● RECORDS TO PROCESS
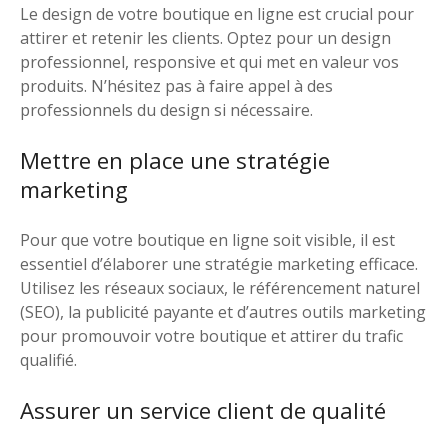
Le design de votre boutique en ligne est crucial pour
attirer et retenir les clients. Optez pour un design
professionnel, responsive et qui met en valeur vos
produits. N’hésitez pas à faire appel à des
professionnels du design si nécessaire.
Mettre en place une stratégie
marketing
Pour que votre boutique en ligne soit visible, il est
essentiel d’élaborer une stratégie marketing efficace.
Utilisez les réseaux sociaux, le référencement naturel
(SEO), la publicité payante et d’autres outils marketing
pour promouvoir votre boutique et attirer du trafic
qualifié.
Assurer un service client de qualité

● EXERCISE REQUIREMENTS
Copy each line holding "marketing" from the material above.

● ANSWER FOR THIS EXERCISE
marketing
essentiel d’élaborer une stratégie marketing efficace.
(SEO), la publicité payante et d’autres outils marketing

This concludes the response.